[Opening Materials provided section]

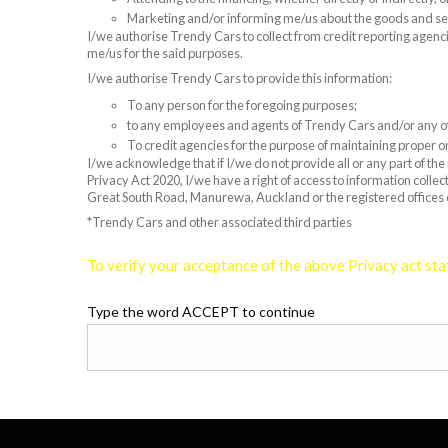
Marketing and/or informing me/us about the goods and s
I/we authorise Trendy Cars to collect from credit reporting agenci
me/us for the said purposes.
I/we authorise Trendy Cars to provide this information:
To any person for the foregoing purposes;
to any employees and agents of Trendy Cars and/or any oth
To credit agencies for the purpose of maintaining proper or
I/we acknowledge that if I/we do not provide all or any part of th
Privacy Act 2020, I/we have a right of access to information colle
Great South Road, Manurewa, Auckland or the registered offices
*Trendy Cars and other associated third parties
To verify your acceptance of the above Privacy act sta
Type the word ACCEPT to continue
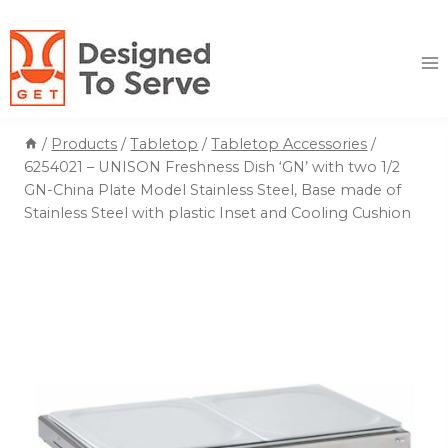
Skip
to
content
/
Products
/
Tabletop
/
Tabletop Accessories
/
6254021 – UNISON Freshness Dish ‘GN’ with two 1/2
GN-China Plate Model Stainless Steel, Base made of
Stainless Steel with plastic Inset and Cooling Cushion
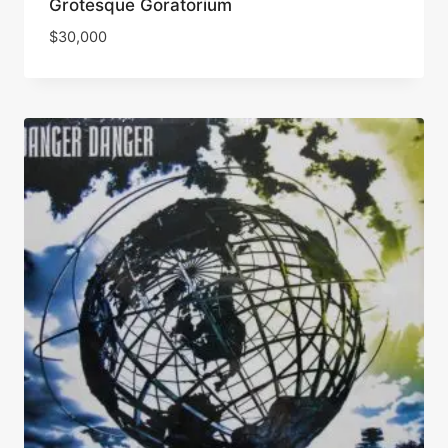
Grotesque Goratorium
$
30,000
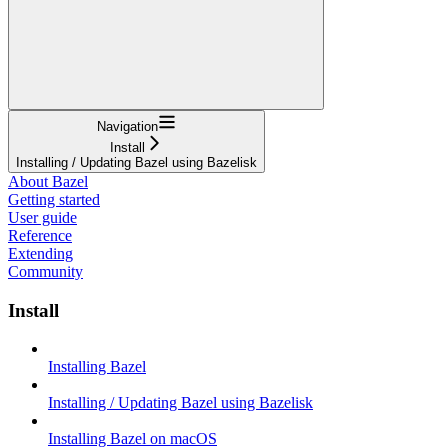
Navigation
Install
Installing / Updating Bazel using Bazelisk
About Bazel
Getting started
User guide
Reference
Extending
Community
Install
Installing Bazel
Installing / Updating Bazel using Bazelisk
Installing Bazel on macOS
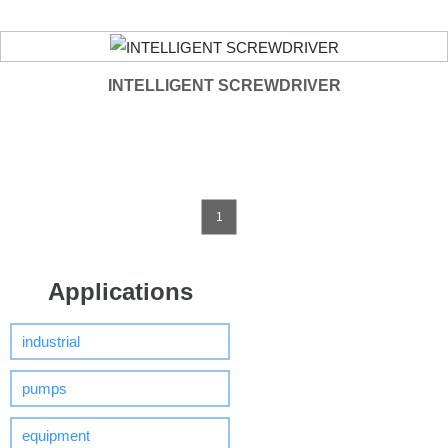
INTELLIGENT SCREWDRIVER
1
Applications
industrial
pumps
equipment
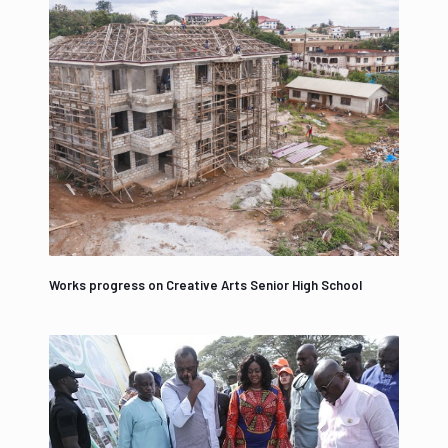
Works progress on Creative Arts Senior High School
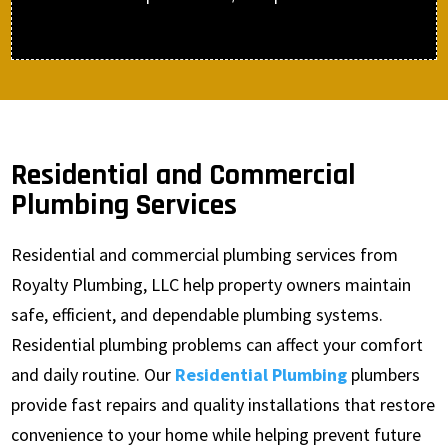
Residential and Commercial
Plumbing Services
Residential and commercial plumbing services from
Royalty Plumbing, LLC help property owners maintain
safe, efficient, and dependable plumbing systems.
Residential plumbing problems can affect your comfort
and daily routine. Our
Residential Plumbing
plumbers
provide fast repairs and quality installations that restore
convenience to your home while helping prevent future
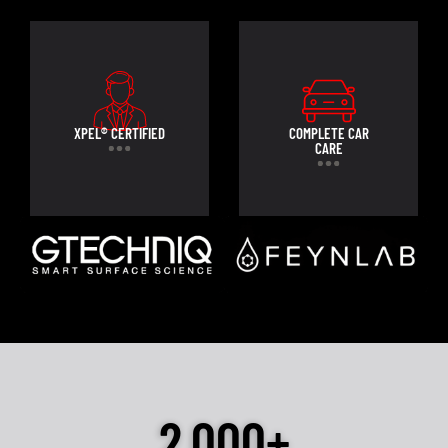
XPEL® CERTIFIED
COMPLETE CAR
CARE
2,000+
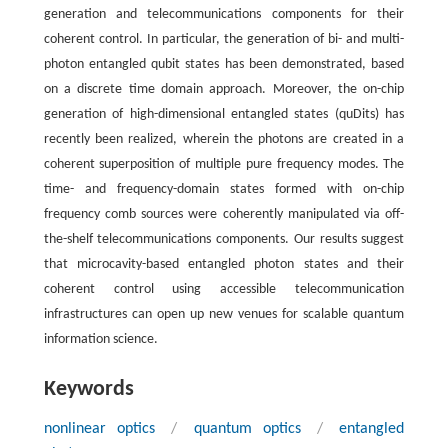
generation and telecommunications components for their
coherent control. In particular, the generation of bi- and multi-
photon entangled qubit states has been demonstrated, based
on a discrete time domain approach. Moreover, the on-chip
generation of high-dimensional entangled states (quDits) has
recently been realized, wherein the photons are created in a
coherent superposition of multiple pure frequency modes. The
time- and frequency-domain states formed with on-chip
frequency comb sources were coherently manipulated via off-
the-shelf telecommunications components. Our results suggest
that microcavity-based entangled photon states and their
coherent control using accessible telecommunication
infrastructures can open up new venues for scalable quantum
information science.
Keywords
nonlinear optics
/
quantum optics
/
entangled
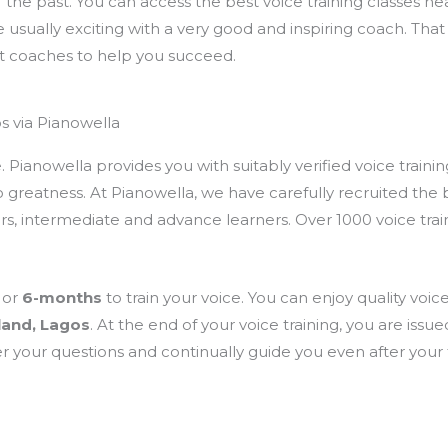
 of the past. You can access the best voice training classes n
re usually exciting with a very good and inspiring coach. Tha
t coaches to help you succeed.
s via Pianowella
ianowella provides you with suitably verified voice training
 greatness. At Pianowella, we have carefully recruited the b
ners, intermediate and advance learners. Over 1000 voice tr
or
6-months
to train your voice. You can enjoy quality voice
land, Lagos
. At the end of your voice training, you are issu
 your questions and continually guide you even after your t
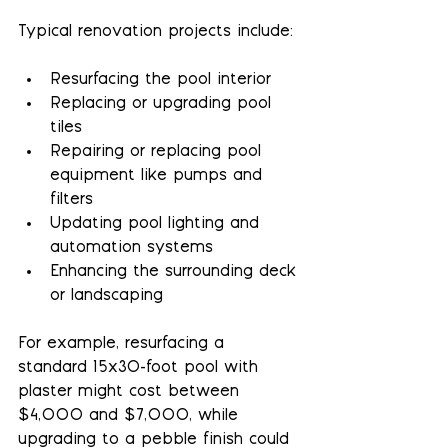
Typical renovation projects include:
Resurfacing the pool interior
Replacing or upgrading pool 
tiles
Repairing or replacing pool 
equipment like pumps and 
filters
Updating pool lighting and 
automation systems
Enhancing the surrounding deck 
or landscaping
For example, resurfacing a 
standard 15x30-foot pool with 
plaster might cost between 
$4,000 and $7,000, while 
upgrading to a pebble finish could 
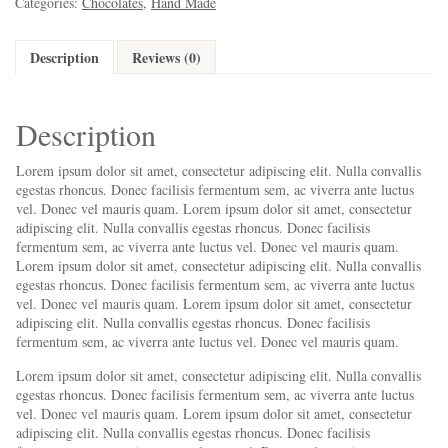
Categories:
Chocolates
,
Hand Made
Description
Reviews (0)
Description
Lorem ipsum dolor sit amet, consectetur adipiscing elit. Nulla convallis
egestas rhoncus. Donec facilisis fermentum sem, ac viverra ante luctus
vel. Donec vel mauris quam. Lorem ipsum dolor sit amet, consectetur
adipiscing elit. Nulla convallis egestas rhoncus. Donec facilisis
fermentum sem, ac viverra ante luctus vel. Donec vel mauris quam.
Lorem ipsum dolor sit amet, consectetur adipiscing elit. Nulla convallis
egestas rhoncus. Donec facilisis fermentum sem, ac viverra ante luctus
vel. Donec vel mauris quam. Lorem ipsum dolor sit amet, consectetur
adipiscing elit. Nulla convallis egestas rhoncus. Donec facilisis
fermentum sem, ac viverra ante luctus vel. Donec vel mauris quam.
Lorem ipsum dolor sit amet, consectetur adipiscing elit. Nulla convallis
egestas rhoncus. Donec facilisis fermentum sem, ac viverra ante luctus
vel. Donec vel mauris quam. Lorem ipsum dolor sit amet, consectetur
adipiscing elit. Nulla convallis egestas rhoncus. Donec facilisis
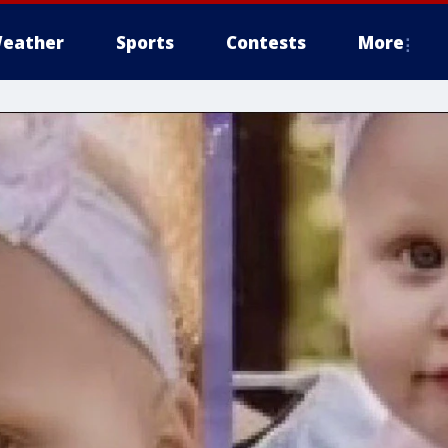
eather
Sports
Contests
More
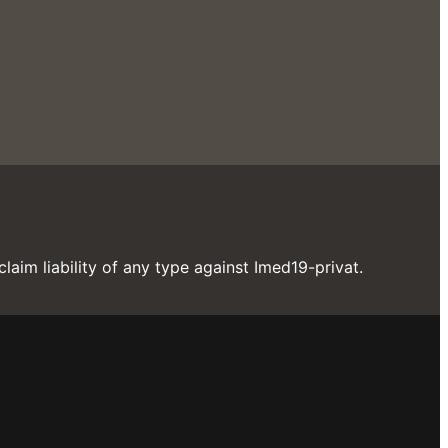
laim liability of any type against Imed19-privat.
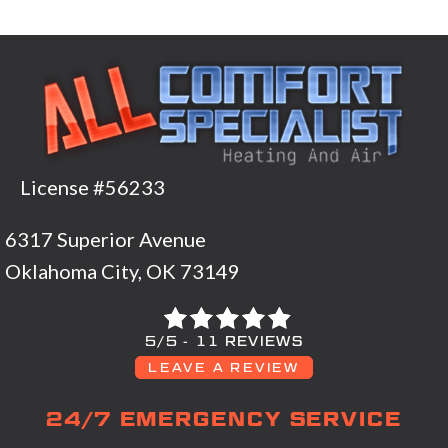
License #56233
6317 Superior Avenue
Oklahoma City, OK 73149
5/5 -
11 REVIEWS
LEAVE A REVIEW
24/7 EMERGENCY SERVICE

[Closing Materials provided section]

*Work order*. Please set down, exactly and with no pictures, the lines in the entries above starting at the one holding "time- and frequency-domain" and ending at the one holding "re usually exciting", ends included.

*Solution for this problem*.
time- and frequency-domain states formed with on-chip
frequency comb sources were coherently manipulated via off-
the-shelf telecommunications components. Our results suggest
that microcavity-based entangled photon states and their
coherent control using accessible telecommunication
infrastructures can open up new venues for scalable quantum
information science.
Keywords
nonlinear optics
/
quantum optics
/
entangled
 of the past. You can access the best voice training classes n
re usually exciting with a very good and inspiring coach. Tha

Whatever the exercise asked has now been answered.